California Governor Gavin Newsom just posted a direct shot at President Trump and anyone who questions how elections are run in his state.
“Trump says voter fraud should land people in prison. Agreed,” Newsom wrote. “And let’s start with the politicians spreading election lies with the goal of illegally interfering with counting ballots. In California, I just signed a law making that punishable with up to 3 years behind bars. More to come. FAFO, Donald.”
The bill he’s bragging about is SB 73. On paper it strengthens rules against unauthorized access to voter rolls, voting systems, and physical interference with ballots and election workers — with penalties up to three years in prison for things like knowingly taking voted ballots from officials.

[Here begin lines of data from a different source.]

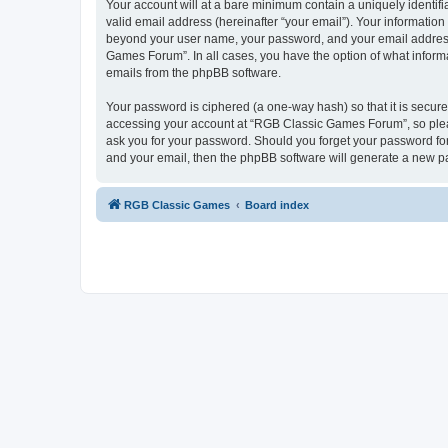
Your account will at a bare minimum contain a uniquely identif
valid email address (hereinafter “your email”). Your informatio
beyond your user name, your password, and your email address 
Games Forum”. In all cases, you have the option of what informa
emails from the phpBB software.
Your password is ciphered (a one-way hash) so that it is secu
accessing your account at “RGB Classic Games Forum”, so pleas
ask you for your password. Should you forget your password for
and your email, then the phpBB software will generate a new p
RGB Classic Games
Board index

But Newsom is clearly stretching it far beyond that. He’s framing “spreading election lies” and undermining confidence in elections as potential crimes under this law. That’s a huge leap from the actual text, which targets physical interference and unauthorized seizures — not political speech or skepticism.
This comes right after California’s recent open primary, where mail-in ballot counting dragged on for days and flipped results in races like the LA mayoral contest. Trump and millions of Americans have raised legitimate concerns about mail-in voting security, chain of custody, and extended counting windows for years. Newsom’s response isn’t to fix those issues — it’s to threaten jail time for questioning them.
Critics see this as classic lawfare: use the power of the state to chill speech and intimidate political opponents. Questioning election processes has been standard in American politics for decades. Suddenly, in California, it might get you labeled an “election-denier” facing prison time if a politician decides your words “interfered” with counting.
Newsom ends with “More to come.” That’s the real message. Not protecting elections — but putting a target on anyone who doesn’t trust the system the way Gavin Newsom demands.
The First Amendment exists for a reason. Threatening prison for political speech isn’t defending democracy. It’s attacking it.